Entries taken from a collection
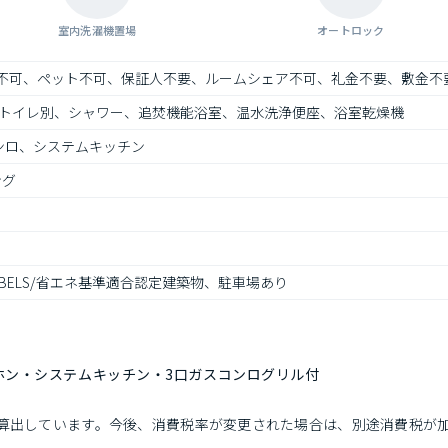
室内洗濯機置場
オートロック
）不可、ペット不可、保証人不要、ルームシェア不可、礼金不要、敷金不
トイレ別、シャワー、追焚機能浴室、温水洗浄便座、浴室乾燥機
ンロ、システムキッチン
ング
ELS/省エネ基準適合認定建築物、駐車場あり
ホン・システムキッチン・3口ガスコンログリル付
で算出しています。今後、消費税率が変更された場合は、別途消費税が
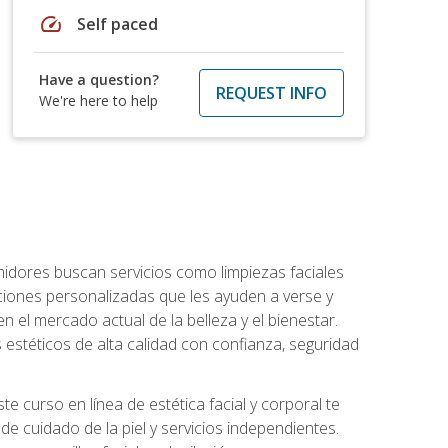
speed
Self paced
Have a question?
REQUEST INFO
We're here to help
umidores buscan servicios como limpiezas faciales
ciones personalizadas que les ayuden a verse y
n el mercado actual de la belleza y el bienestar.
estéticos de alta calidad con confianza, seguridad
 curso en línea de estética facial y corporal te
e cuidado de la piel y servicios independientes.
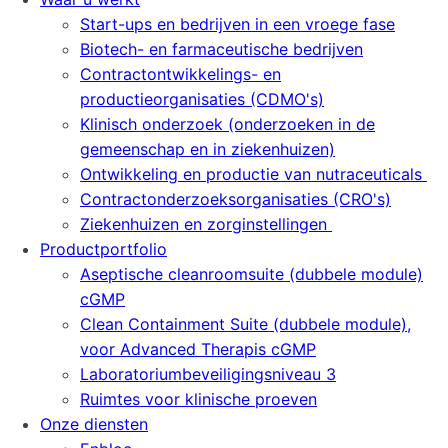
Start-ups en bedrijven in een vroege fase
Biotech- en farmaceutische bedrijven
Contractontwikkelings- en
productieorganisaties (CDMO's)
Klinisch onderzoek (onderzoeken in de
gemeenschap en in ziekenhuizen)
Ontwikkeling en productie van nutraceuticals
Contractonderzoeksorganisaties (CRO's)
Ziekenhuizen en zorginstellingen
Productportfolio
Aseptische cleanroomsuite (dubbele module)
cGMP
Clean Containment Suite (dubbele module),
voor Advanced Therapis cGMP
Laboratoriumbeveiligingsniveau 3
Ruimtes voor klinische proeven
Onze diensten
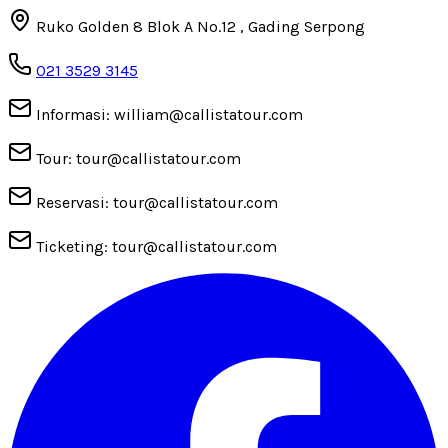
Ruko Golden 8 Blok A No.12 , Gading Serpong
021 3529 3145
Informasi: william@callistatour.com
Tour: tour@callistatour.com
Reservasi: tour@callistatour.com
Ticketing: tour@callistatour.com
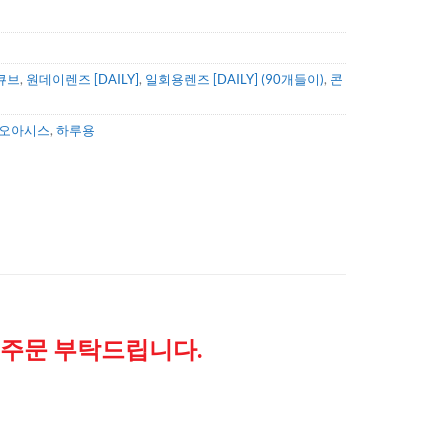
큐브
,
원데이렌즈 [DAILY]
,
일회용렌즈 [DAILY] (90개들이)
,
콘
오아시스
,
하루용
 후 주문 부탁드립니다.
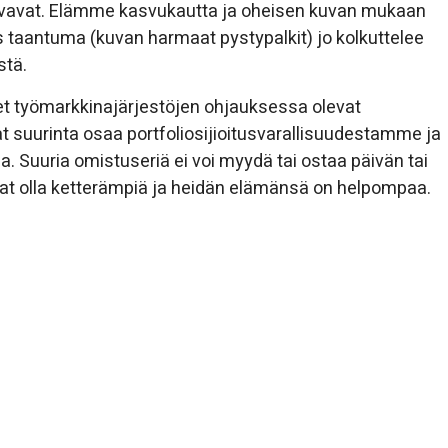
asvavat. Elämme kasvukautta ja oheisen kuvan mukaan
 taantuma (kuvan harmaat pystypalkit) jo kolkuttelee
stä.
ret työmarkkinajärjestöjen ohjauksessa olevat
vat suurinta osaa portfoliosijioitusvarallisuudestamme ja
. Suuria omistuseriä ei voi myydä tai ostaa päivän tai
vat olla ketterämpiä ja heidän elämänsä on helpompaa.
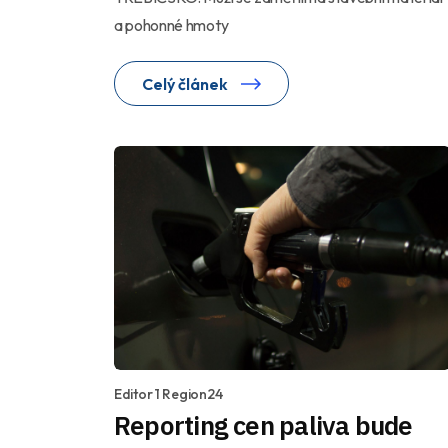
a pohonné hmoty
Celý článek
Editor 1 Region24
Reporting cen paliva bude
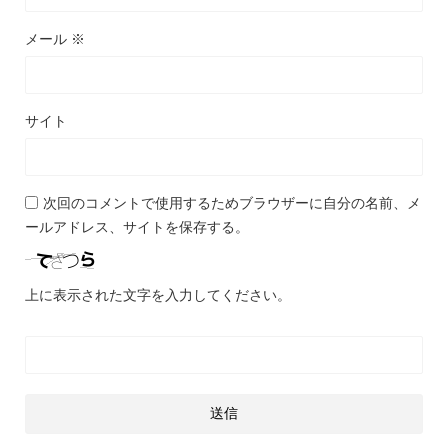
メール
※
サイト
次回のコメントで使用するためブラウザーに自分の名前、メ
ールアドレス、サイトを保存する。
上に表示された文字を入力してください。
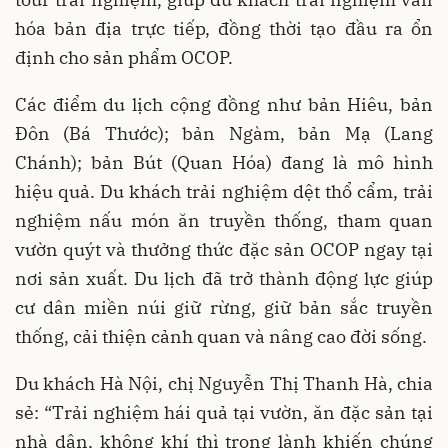
hóa bản địa trực tiếp, đồng thời tạo đầu ra ổn
định cho sản phẩm OCOP.
Các điểm du lịch cộng đồng như bản Hiêu, bản
Đôn (Bá Thước); bản Ngàm, bản Mạ (Lang
Chánh); bản Bút (Quan Hóa) đang là mô hình
hiệu quả. Du khách trải nghiệm dệt thổ cẩm, trải
nghiệm nấu món ăn truyền thống, tham quan
vườn quýt và thưởng thức đặc sản OCOP ngay tại
nơi sản xuất. Du lịch đã trở thành động lực giúp
cư dân miền núi giữ rừng, giữ bản sắc truyền
thống, cải thiện cảnh quan và nâng cao đời sống.
Du khách Hà Nội, chị Nguyễn Thị Thanh Hà, chia
sẻ: “Trải nghiệm hái quả tại vườn, ăn đặc sản tại
nhà dân, không khí thì trong lành khiến chúng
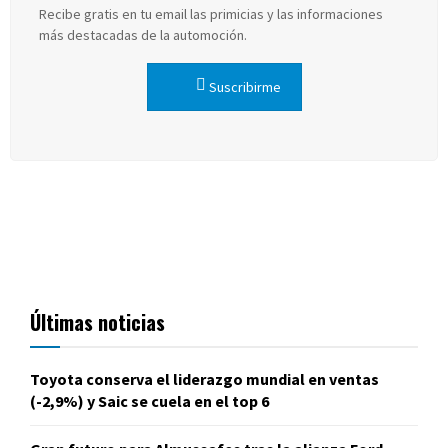
Recibe gratis en tu email las primicias y las informaciones
más destacadas de la automoción.
Suscribirme
Últimas noticias
Toyota conserva el liderazgo mundial en ventas
(-2,9%) y Saic se cuela en el top 6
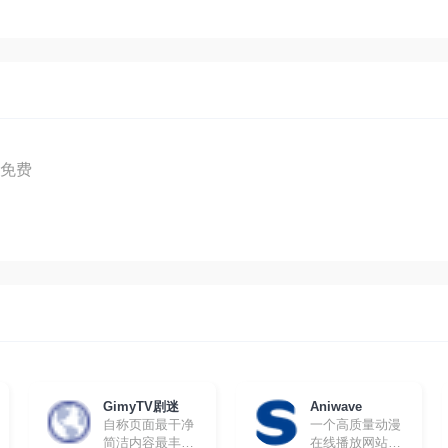
，免费
GimyTV剧迷
Aniwave
自称页面最干净
一个高质量动漫
简洁内容最丰富
在线播放网站，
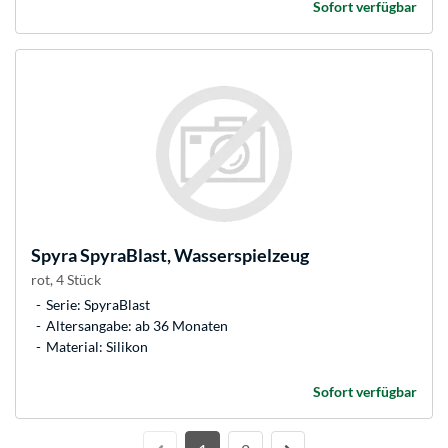
Sofort verfügbar
Spyra
SpyraBlast, Wasserspielzeug
rot, 4 Stück
Serie: SpyraBlast
Altersangabe: ab 36 Monaten
Material: Silikon
Sofort verfügbar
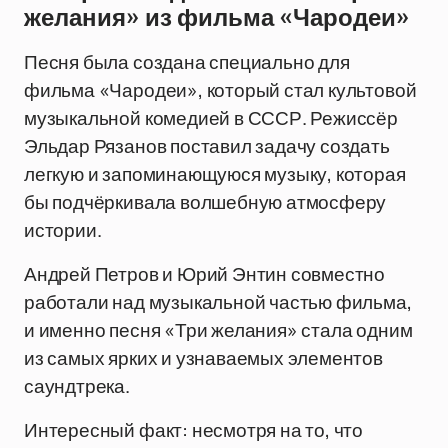
желания» из фильма «Чародеи»
Песня была создана специально для
фильма «Чародеи», который стал культовой
музыкальной комедией в СССР. Режиссёр
Эльдар Рязанов поставил задачу создать
легкую и запоминающуюся музыку, которая
бы подчёркивала волшебную атмосферу
истории.
Андрей Петров и Юрий Энтин совместно
работали над музыкальной частью фильма,
и именно песня «Три желания» стала одним
из самых ярких и узнаваемых элементов
саундтрека.
Интересный факт: несмотря на то, что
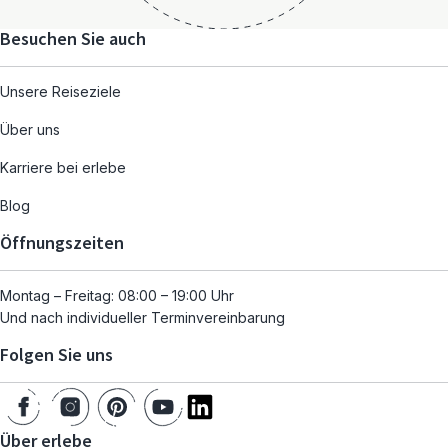
Besuchen Sie auch
Unsere Reiseziele
Über uns
Karriere bei erlebe
Blog
Öffnungszeiten
Montag – Freitag: 08:00 – 19:00 Uhr
Und nach individueller Terminvereinbarung
Folgen Sie uns
Über erlebe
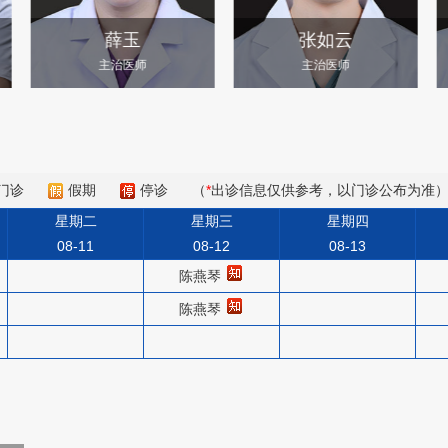
薛玉
张如云
主治医师
主治医师
门诊
假期
停诊
（
*
出诊信息仅供参考，以门诊公布为准
星期二
星期三
星期四
08-11
08-12
08-13
陈燕琴
陈燕琴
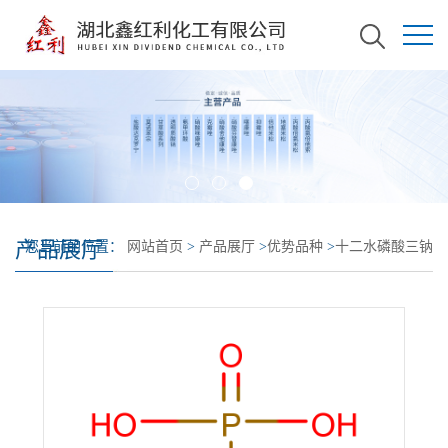
产品展厅
您当前的位置：
网站首页
>
产品展厅
>
优势品种
>
十二水磷酸三钠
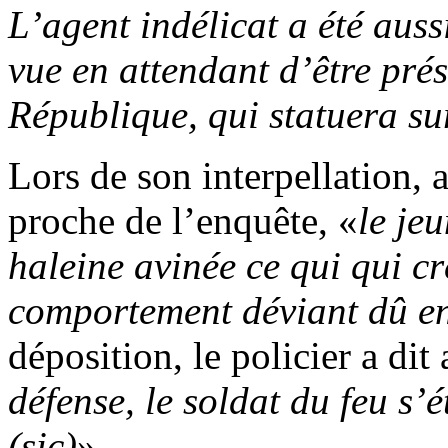
L’agent indélicat a été auss
vue en attendant d’être pré
République, qui statuera su
Lors de son interpellation,
proche de l’enquête, «
le je
haleine avinée ce qui qui cr
comportement déviant dû en 
déposition, le policier a dit 
défense, le soldat du feu s’é
(sic)
».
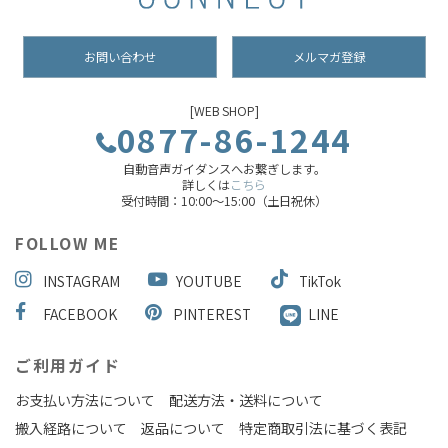
お問い合わせ
メルマガ登録
[WEB SHOP]
0877-86-1244
自動音声ガイダンスへお繋ぎします。
詳しくは
こちら
受付時間：10:00～15:00（土日祝休）
FOLLOW ME
INSTAGRAM
YOUTUBE
TikTok
FACEBOOK
PINTEREST
LINE
ご利用ガイド
お支払い方法について
配送方法・送料について
搬入経路について
返品について
特定商取引法に基づく表記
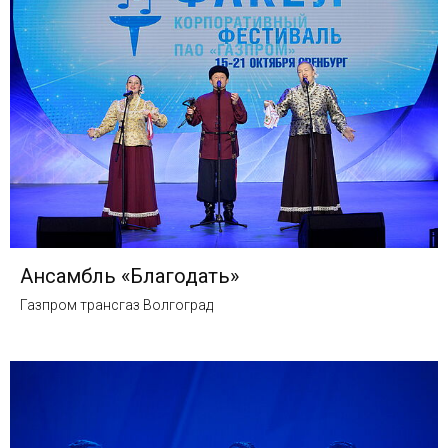
Ансамбль «Благодать»
Газпром трансгаз Волгоград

What is required
Among the entries, find every line holding "SpyraBlast" and return it.

Result for this task
SpyraBlast, Wasserspielzeug
Serie: SpyraBlast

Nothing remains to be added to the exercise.